Surprise Startle Effect and Resilience

Posted 2 years 258 days ago ago by Admin

As an EASA (European Aviation Safety Agency) certified CRM instructor, I am required to attend an 8-hour class every three years to learn what is new or changed in the thinking of crew resource management.  During my last recertification that I attended at Global Air Training in Cheshire, England with 12 other CRM instructors who were similarly recertifying we were told the ‘hot topic’ in the industry was something called Surprise, Startle Effect and Resilience.  This topic was brought to our attention because there have been a series of accidents where this phenomenon was determined to be a major factor in the fatal crashes and something we should cover in any future CRM classes we were facilitating.

Definitions:

The surprise response is a feeling of mild astonishment or shock cause by something unexpected. Surprise is the emotive feeling that is brought about when our expectations and reality are found to be different; we usually see this as ignorance or a loss of situational awareness. Surprise can also occur as a result of a violation of our expectations.

The startle response is the primal instinctive physical and mental response to a sudden intense and unexpected stimulus. This physiological reaction, known as the "fight or flight" reflex, will occur in response to what may be perceived as a harmful event: an attack, a threat to survival, or more simply, to fear itself that in some circumstances, it can also lead to actions inappropriate for the situation.

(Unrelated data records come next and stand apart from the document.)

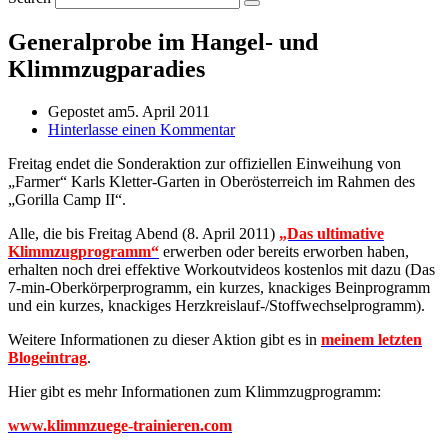
Generalprobe im Hangel- und
Klimmzugparadies
Gepostet am
5. April 2011
Hinterlasse einen Kommentar
Freitag endet die Sonderaktion zur offiziellen Einweihung von
„Farmer“ Karls Kletter-Garten in Oberösterreich im Rahmen des
„Gorilla Camp II“.
Alle, die bis Freitag Abend (8. April 2011)
„Das ultimative
Klimmzugprogramm“
erwerben oder bereits erworben haben,
erhalten noch drei effektive Workoutvideos kostenlos mit dazu (Das
7-min-Oberkörperprogramm, ein kurzes, knackiges Beinprogramm
und ein kurzes, knackiges Herzkreislauf-/Stoffwechselprogramm).
Weitere Informationen zu dieser Aktion gibt es in
meinem letzten
Blogeintrag
.
Hier gibt es mehr Informationen zum Klimmzugprogramm:
www.klimmzuege-trainieren.com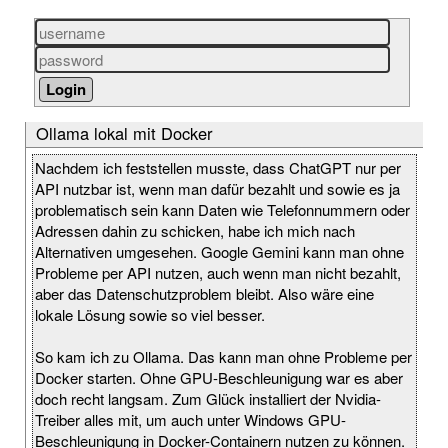
Ollama lokal mit Docker
Nachdem ich feststellen musste, dass ChatGPT nur per
API nutzbar ist, wenn man dafür bezahlt und sowie es ja
problematisch sein kann Daten wie Telefonnummern oder
Adressen dahin zu schicken, habe ich mich nach
Alternativen umgesehen. Google Gemini kann man ohne
Probleme per API nutzen, auch wenn man nicht bezahlt,
aber das Datenschutzproblem bleibt. Also wäre eine
lokale Lösung sowie so viel besser.
So kam ich zu Ollama. Das kann man ohne Probleme per
Docker starten. Ohne GPU-Beschleunigung war es aber
doch recht langsam. Zum Glück installiert der Nvidia-
Treiber alles mit, um auch unter Windows GPU-
Beschleunigung in Docker-Containern nutzen zu können.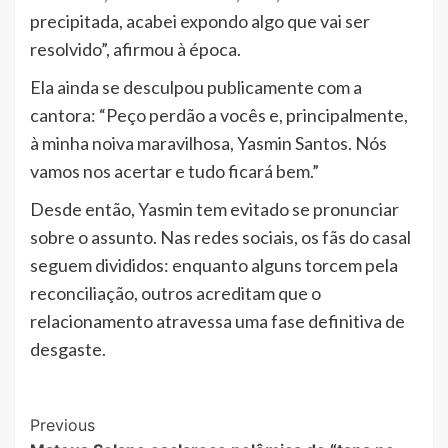
precipitada, acabei expondo algo que vai ser
resolvido”, afirmou à época.
Ela ainda se desculpou publicamente com a
cantora: “Peço perdão a vocês e, principalmente,
à minha noiva maravilhosa, Yasmin Santos. Nós
vamos nos acertar e tudo ficará bem.”
Desde então, Yasmin tem evitado se pronunciar
sobre o assunto. Nas redes sociais, os fãs do casal
seguem divididos: enquanto alguns torcem pela
reconciliação, outros acreditam que o
relacionamento atravessa uma fase definitiva de
desgaste.
Post
Previous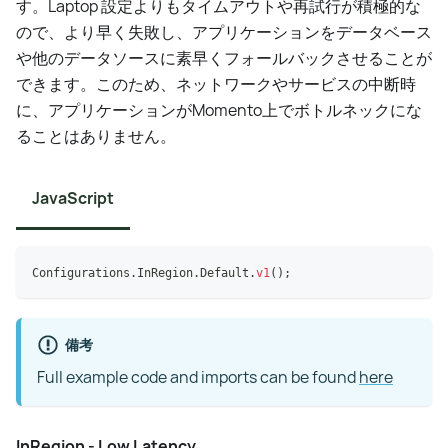
す。Laptop 設定よりもタイムアウトや再試行が積極的な
ので、より早く失敗し、アプリケーションをデータベース
や他のデータソースに素早くフォールバックさせることが
できます。このため、ネットワークやサービスの中断時
に、アプリケーションがMomento上でボトルネックにな
ることはありません。
JavaScript
Configurations
.
InRegion
.
Default
.
v1
(
)
;
備考
Full example code and imports can be found
here
InRegion - Low Latency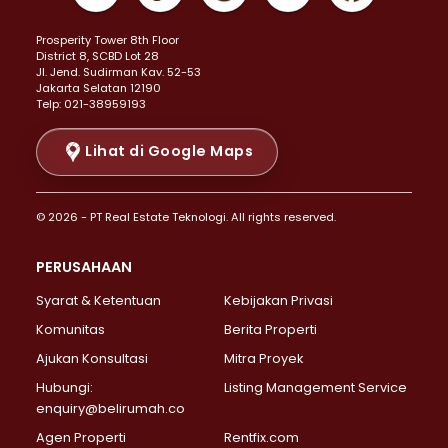
Properti Dijual di Kemayoran >
Prosperity Tower 8th Floor
Properti Dijual di Menteng >
District 8, SCBD Lot 28
Properti Dijual di Senen >
JI. Jend. Sudirman Kav. 52-53
Jakarta Selatan 12190
Properti Dijual di Tanah Abang >
Telp: 021-38959193
Properti Dijual di Cikini >
Properti Dijual di Kramat >
Lihat di Google Maps
Properti Dijual di Pasar Baru >
Properti Dijual di Bendungan Hilir >
© 2026 - PT Real Estate Teknologi. All rights reserved.
Properti Dijual di Jakarta Selatan >
Properti Dijual di Cilandak >
PERUSAHAAN
Properti Dijual di Lebak Bulus >
Syarat & Ketentuan
Kebijakan Privasi
Properti Dijual di Gandaria Selatan >
Properti Dijual di Pondok Labu >
Komunitas
Berita Properti
Properti Dijual di Cipete Selatan >
Ajukan Konsultasi
Mitra Proyek
Properti Dijual di Jagakarsa >
Hubungi:
Listing Management Service
Properti Dijual di Lenteng Agung >
enquiry@belirumah.co
Properti Dijual di Senayan >
Agen Properti
Rentfix.com
Properti Dijual di Pondok Pinang >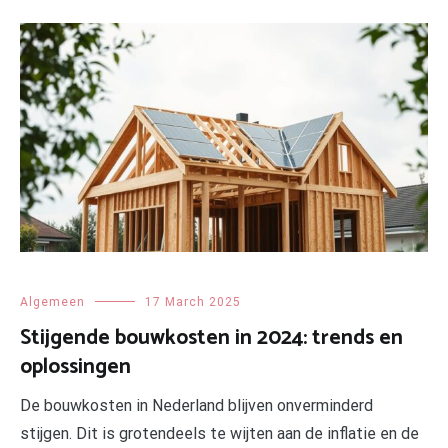
Algemeen
17 March 2025
Stijgende bouwkosten in 2024: trends en
oplossingen
De bouwkosten in Nederland blijven onverminderd
stijgen. Dit is grotendeels te wijten aan de inflatie en de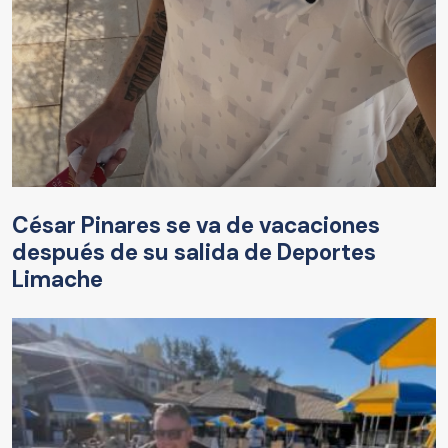
César Pinares se va de vacaciones
después de su salida de Deportes
Limache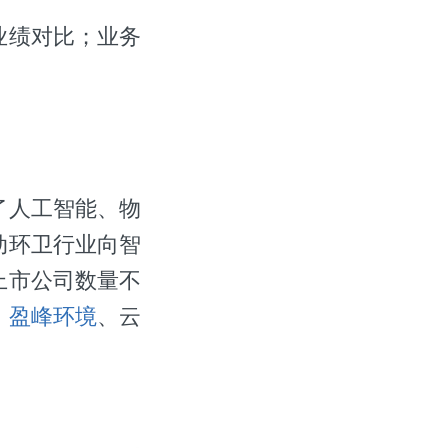
业绩对比；业务
了人工智能、物
动环卫行业向智
上市公司数量不
、
盈峰环境
、云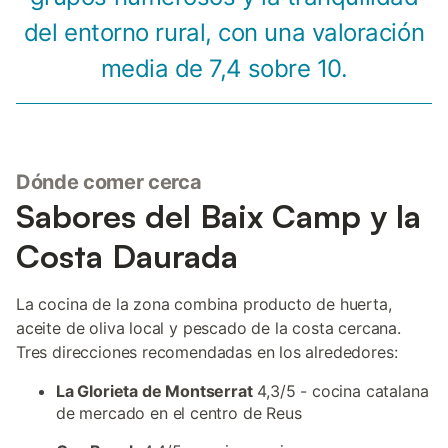
del entorno rural, con una valoración
media de 7,4 sobre 10.
Dónde comer cerca
Sabores del Baix Camp y la
Costa Daurada
La cocina de la zona combina producto de huerta,
aceite de oliva local y pescado de la costa cercana.
Tres direcciones recomendadas en los alrededores:
La Glorieta de Montserrat
4,3/5 - cocina catalana
de mercado en el centro de Reus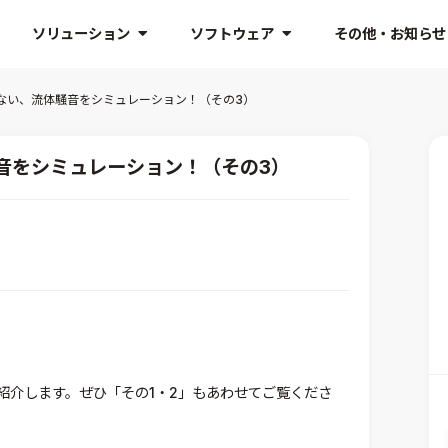
ソリューション
ソフトウェア
その他・お知らせ
ない、流体騒音をシミュレーション！（その3）
音をシミュレーション！（その3）
紹介します。ぜひ「その1・2」もあわせてご覧くださ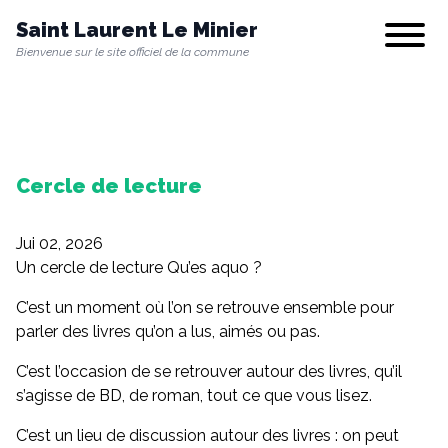
Saint Laurent Le Minier
Show/hi
Bienvenue sur le site officiel de la commune
Notre commune
Cercle de lecture
Vie municipale
Jui 02, 2026
Vie quotidienne
Un cercle de lecture Qu’es aquo ?
C’est un moment où l’on se retrouve ensemble pour
parler des livres qu’on a lus, aimés ou pas.
Culture & Loisirs
C’est l’occasion de se retrouver autour des livres, qu’il
s’agisse de BD, de roman, tout ce que vous lisez.
Environnement
C’est un lieu de discussion autour des livres : on peut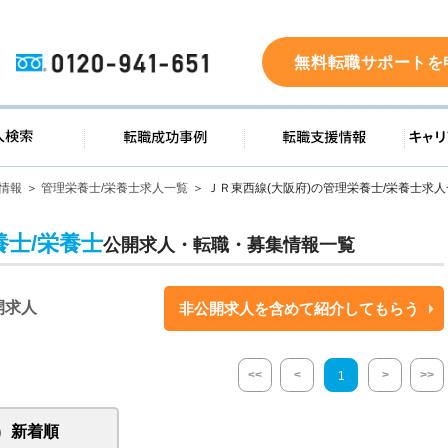
0120-941-651
無料転職サポートを
ド
求人検索
転職成功事例
転職支
情報
管理栄養士/栄養士求人一覧
ＪＲ東西線(大阪府)の管理栄養士/栄養士求
養士/栄養士
公開求人・転職・募集情報一覧
開求人
非公開求人を含めて紹介してもらう
<<
<
>
>>
1
新着順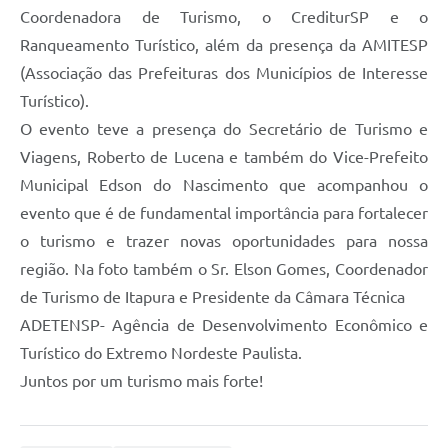
Contato
Coordenadora de Turismo, o CrediturSP e o
Ranqueamento Turístico, além da presença da AMITESP
Sistemas Prefeitura
(Associação das Prefeituras dos Municípios de Interesse
Prestação de Contas
Turístico).
O evento teve a presença do Secretário de Turismo e
Gestão em Saúde
Viagens, Roberto de Lucena e também do Vice-Prefeito
SEBRAE AQUI
Municipal Edson do Nascimento que acompanhou o
evento que é de fundamental importância para fortalecer
Obras
o turismo e trazer novas oportunidades para nossa
região. Na foto também o Sr. Elson Gomes, Coordenador
de Turismo de Itapura e Presidente da Câmara Técnica
ADETENSP- Agência de Desenvolvimento Econômico e
Turístico do Extremo Nordeste Paulista.
Juntos por um turismo mais forte!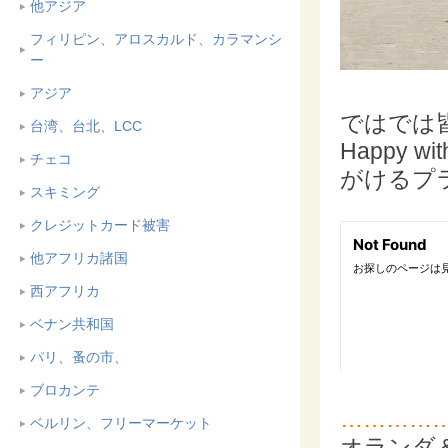
他アジア
フィリピン、アロスカルド、カラマンシ
ー
アジア
ではでは
台湾、台北、LCC
Happy 
チェコ
がけるプ
スキミング
クレジットカード被害
他アフリカ諸国
西アフリカ
ベナン共和国
パリ、蚤の市、
ブロカンテ
…………
ベルリン、フリーマーケット
オランダ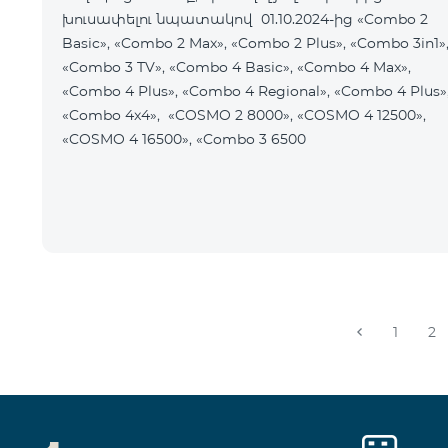
խուսափելու նպատակով 01.10.2024-ից «Combo 2
Basic», «Combo 2 Max», «Combo 2 Plus», «Combo 3in1»
«Combo 3 TV», «Combo 4 Basic», «Combo 4 Max»,
«Combo 4 Plus», «Combo 4 Regional», «Combo 4 Plus»
«Combo 4x4», «COSMO 2 8000», «COSMO 4 12500»,
«COSMO 4 16500», «Combo 3 6500
1
2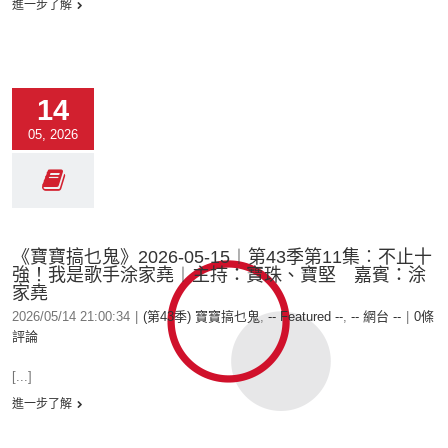
進一步了解
14
05, 2026
《寶寶搞乜鬼》2026-05-15︱第43季第11集︰不止十
強！我是歌手涂家堯︱主持：寶珠、寶堅 嘉賓：涂
家堯
2026/05/14 21:00:34
|
(第43季) 寶寶搞乜鬼
,
-- Featured --
,
-- 網台 --
|
0條
評論
[...]
進一步了解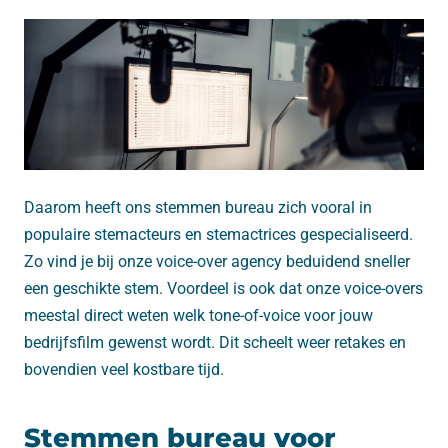
Daarom heeft ons stemmen bureau zich vooral in
populaire stemacteurs en stemactrices gespecialiseerd.
Zo vind je bij onze voice-over agency beduidend sneller
een geschikte stem. Voordeel is ook dat onze voice-overs
meestal direct weten welk tone-of-voice voor jouw
bedrijfsfilm gewenst wordt. Dit scheelt weer retakes en
bovendien veel kostbare tijd.
Stemmen bureau voor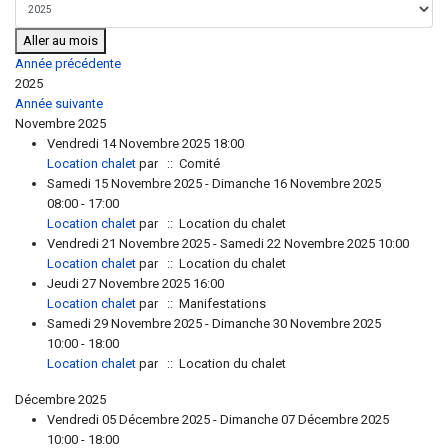
Aller au mois
Année précédente
2025
Année suivante
Novembre 2025
Vendredi 14 Novembre 2025 18:00
Location chalet
par
:: Comité
Samedi 15 Novembre 2025 - Dimanche 16 Novembre 2025
08:00 - 17:00
Location chalet
par
:: Location du chalet
Vendredi 21 Novembre 2025 - Samedi 22 Novembre 2025 10:00
Location chalet
par
:: Location du chalet
Jeudi 27 Novembre 2025 16:00
Location chalet
par
:: Manifestations
Samedi 29 Novembre 2025 - Dimanche 30 Novembre 2025
10:00 - 18:00
Location chalet
par
:: Location du chalet
Décembre 2025
Vendredi 05 Décembre 2025 - Dimanche 07 Décembre 2025
10:00 - 18:00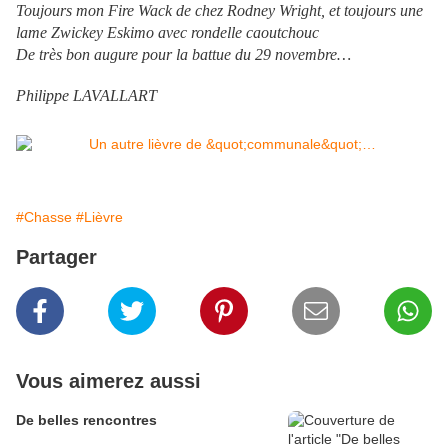
Toujours mon Fire Wack de chez Rodney Wright, et toujours une
lame Zwickey Eskimo avec rondelle caoutchouc
De très bon augure pour la battue du 29 novembre…
Philippe LAVALLART
#Chasse
#Lièvre
Partager
Vous aimerez aussi
De belles rencontres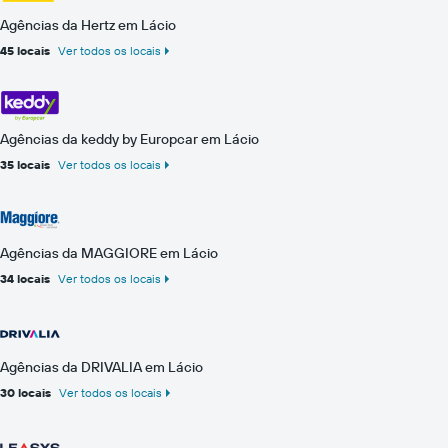
Agências da Hertz em Lácio
45 locais
Ver todos os locais
Agências da keddy by Europcar em Lácio
35 locais
Ver todos os locais
Agências da MAGGIORE em Lácio
34 locais
Ver todos os locais
Agências da DRIVALIA em Lácio
30 locais
Ver todos os locais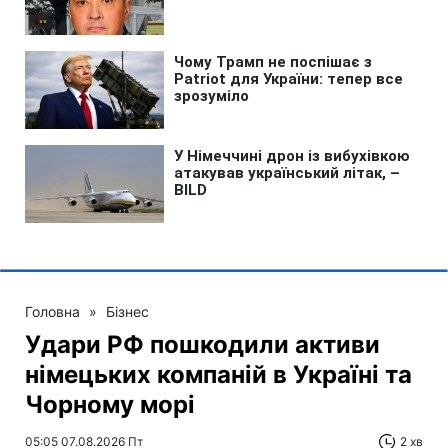
Головна
»
Бізнес
Удари РФ пошкодили активи
німецьких компаній в Україні та
Чорному морі
05:05 07.08.2026 Пт
2 хв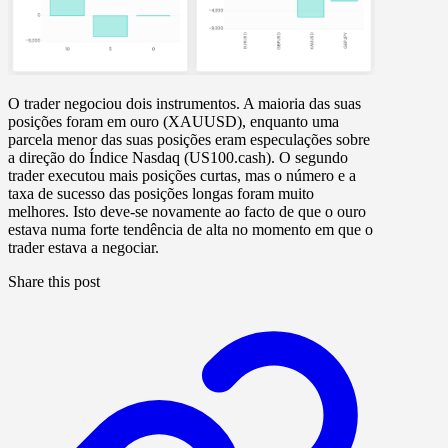
O trader negociou dois instrumentos. A maioria das suas
posições foram em ouro (XAUUSD), enquanto uma
parcela menor das suas posições eram especulações sobre
a direção do Índice Nasdaq (US100.cash). O segundo
trader executou mais posições curtas, mas o número e a
taxa de sucesso das posições longas foram muito
melhores. Isto deve-se novamente ao facto de que o ouro
estava numa forte tendência de alta no momento em que o
trader estava a negociar.
Share this post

In aviation, startle effect is defined as an uncontrollable, automatic reflex that is elicited by exposure to a sudden intense event that violates our expectations; for example, think of your reaction if you hear a loud ‘BANG’ or explosion which is totally involuntary. Because such an event in normal flight operations is unplanned, pilots may be startled or surprised, adversely impacting recognition or recovery to a normal aircraft state.

Description:

The startle effect includes both the physical and mental responses to a sudden unexpected stimulus. While the physical responses are automatic and virtually instantaneous, the mental responses - the conscious processing and evaluation of the sensory information - can be much slower. The ability to process the sensory information - to evaluate the situation and take appropriate action - can be seriously impaired or even overwhelmed by one’s intense physiological responses.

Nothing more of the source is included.